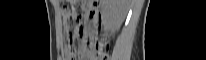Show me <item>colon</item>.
Returning a JSON list of instances; mask_svg holds the SVG:
<instances>
[{"label": "colon", "instance_id": "5ec220e1", "mask_svg": "<svg viewBox=\"0 0 206 60\" xmlns=\"http://www.w3.org/2000/svg\"><path fill=\"white\" fill-rule=\"evenodd\" d=\"M63 19L66 26L69 42L72 43L79 35L80 21L78 13L72 5H65L62 9ZM89 47L94 48L96 60H108V51L106 45L103 42L95 41L88 43Z\"/></svg>", "mask_w": 206, "mask_h": 60}]
</instances>
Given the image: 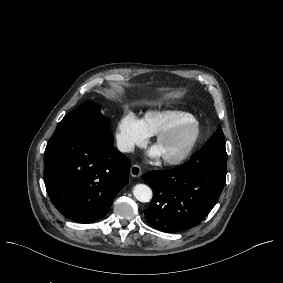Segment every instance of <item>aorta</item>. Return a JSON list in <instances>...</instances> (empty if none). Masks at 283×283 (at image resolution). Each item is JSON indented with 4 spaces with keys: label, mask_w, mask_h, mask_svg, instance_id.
<instances>
[{
    "label": "aorta",
    "mask_w": 283,
    "mask_h": 283,
    "mask_svg": "<svg viewBox=\"0 0 283 283\" xmlns=\"http://www.w3.org/2000/svg\"><path fill=\"white\" fill-rule=\"evenodd\" d=\"M134 197L140 202H149L152 199V190L145 184H137L133 188Z\"/></svg>",
    "instance_id": "aorta-1"
}]
</instances>
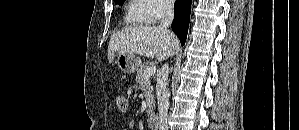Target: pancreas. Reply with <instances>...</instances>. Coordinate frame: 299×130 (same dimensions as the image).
Returning a JSON list of instances; mask_svg holds the SVG:
<instances>
[{
	"label": "pancreas",
	"mask_w": 299,
	"mask_h": 130,
	"mask_svg": "<svg viewBox=\"0 0 299 130\" xmlns=\"http://www.w3.org/2000/svg\"><path fill=\"white\" fill-rule=\"evenodd\" d=\"M147 68V65H140V68L137 70L136 82L138 83V88H140L143 91L144 97L146 99L147 114L151 115L154 112L155 100L151 82L149 78L144 77V71Z\"/></svg>",
	"instance_id": "pancreas-1"
}]
</instances>
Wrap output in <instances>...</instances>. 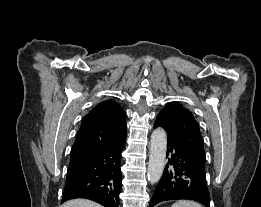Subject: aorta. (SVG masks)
<instances>
[{"instance_id": "aorta-1", "label": "aorta", "mask_w": 261, "mask_h": 207, "mask_svg": "<svg viewBox=\"0 0 261 207\" xmlns=\"http://www.w3.org/2000/svg\"><path fill=\"white\" fill-rule=\"evenodd\" d=\"M150 143L147 176L148 181L151 184H155L160 180L165 166L167 149L166 132L161 128L155 129L152 132Z\"/></svg>"}]
</instances>
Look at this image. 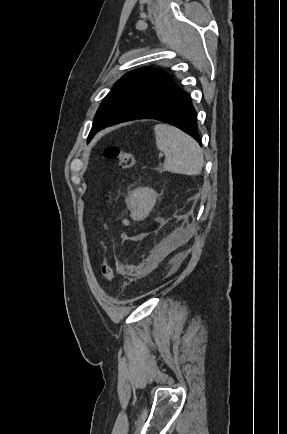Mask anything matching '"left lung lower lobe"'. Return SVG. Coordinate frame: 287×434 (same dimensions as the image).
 Wrapping results in <instances>:
<instances>
[{
    "mask_svg": "<svg viewBox=\"0 0 287 434\" xmlns=\"http://www.w3.org/2000/svg\"><path fill=\"white\" fill-rule=\"evenodd\" d=\"M136 119H156L169 123L183 130L201 144L196 111L188 94L180 88L162 100L140 109L127 121Z\"/></svg>",
    "mask_w": 287,
    "mask_h": 434,
    "instance_id": "0a47b994",
    "label": "left lung lower lobe"
}]
</instances>
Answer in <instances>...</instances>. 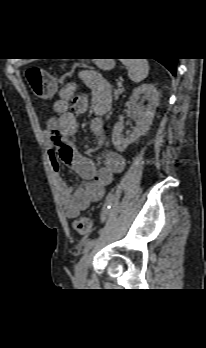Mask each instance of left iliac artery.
<instances>
[{
    "instance_id": "left-iliac-artery-1",
    "label": "left iliac artery",
    "mask_w": 206,
    "mask_h": 348,
    "mask_svg": "<svg viewBox=\"0 0 206 348\" xmlns=\"http://www.w3.org/2000/svg\"><path fill=\"white\" fill-rule=\"evenodd\" d=\"M113 197H115V192H113V190H110V194H108L106 197V205H103V209H101L102 220H105L108 217V214L110 213ZM95 242L96 239L87 241L85 243L84 252H87L89 249H91Z\"/></svg>"
}]
</instances>
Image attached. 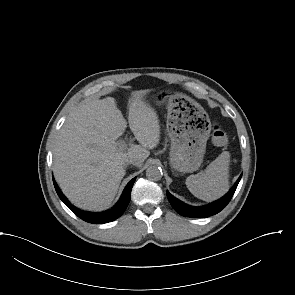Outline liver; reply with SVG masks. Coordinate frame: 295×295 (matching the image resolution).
I'll return each instance as SVG.
<instances>
[{"instance_id":"liver-1","label":"liver","mask_w":295,"mask_h":295,"mask_svg":"<svg viewBox=\"0 0 295 295\" xmlns=\"http://www.w3.org/2000/svg\"><path fill=\"white\" fill-rule=\"evenodd\" d=\"M150 90L132 93L128 122L135 139L128 151L117 147L127 122L112 97L89 101L66 119L53 152V172L59 187L76 207L101 211L113 201L126 174V158L137 155L141 163L160 140L156 111L144 101Z\"/></svg>"}]
</instances>
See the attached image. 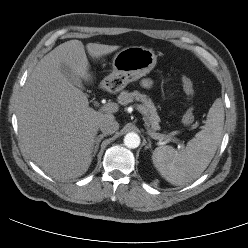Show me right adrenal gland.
Segmentation results:
<instances>
[{
	"label": "right adrenal gland",
	"instance_id": "1",
	"mask_svg": "<svg viewBox=\"0 0 248 248\" xmlns=\"http://www.w3.org/2000/svg\"><path fill=\"white\" fill-rule=\"evenodd\" d=\"M106 137V134H100L98 135L95 140H94V146H93V154L92 156L95 157L97 151H98V148H99V144L100 142L102 141V139Z\"/></svg>",
	"mask_w": 248,
	"mask_h": 248
}]
</instances>
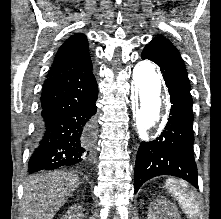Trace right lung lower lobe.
<instances>
[{"label": "right lung lower lobe", "instance_id": "right-lung-lower-lobe-1", "mask_svg": "<svg viewBox=\"0 0 221 219\" xmlns=\"http://www.w3.org/2000/svg\"><path fill=\"white\" fill-rule=\"evenodd\" d=\"M97 97L90 57L45 80L28 172L72 166L93 158L91 124Z\"/></svg>", "mask_w": 221, "mask_h": 219}]
</instances>
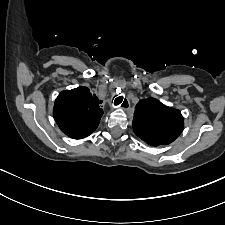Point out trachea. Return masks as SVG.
Returning <instances> with one entry per match:
<instances>
[{
    "mask_svg": "<svg viewBox=\"0 0 225 225\" xmlns=\"http://www.w3.org/2000/svg\"><path fill=\"white\" fill-rule=\"evenodd\" d=\"M122 101H123V96L117 97L116 100H115V105H119ZM125 101L123 102L124 106L127 105Z\"/></svg>",
    "mask_w": 225,
    "mask_h": 225,
    "instance_id": "1",
    "label": "trachea"
}]
</instances>
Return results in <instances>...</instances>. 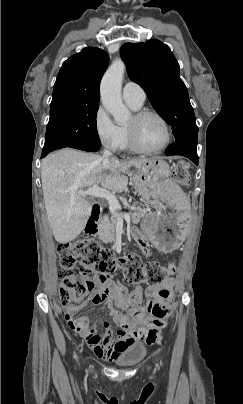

» Requirement
When you reach the line that contains "Point out trachea. Return masks as SVG.", start copying the listing word for word and stop only after its last line, without any pictures.

» Written answer
Point out trachea. Return masks as SVG.
Returning <instances> with one entry per match:
<instances>
[{
    "mask_svg": "<svg viewBox=\"0 0 225 225\" xmlns=\"http://www.w3.org/2000/svg\"><path fill=\"white\" fill-rule=\"evenodd\" d=\"M122 101H123V96L117 97L116 100H115V105H119ZM125 101L123 102L124 106L127 105Z\"/></svg>",
    "mask_w": 225,
    "mask_h": 225,
    "instance_id": "1",
    "label": "trachea"
}]
</instances>
Return results in <instances>...</instances>. 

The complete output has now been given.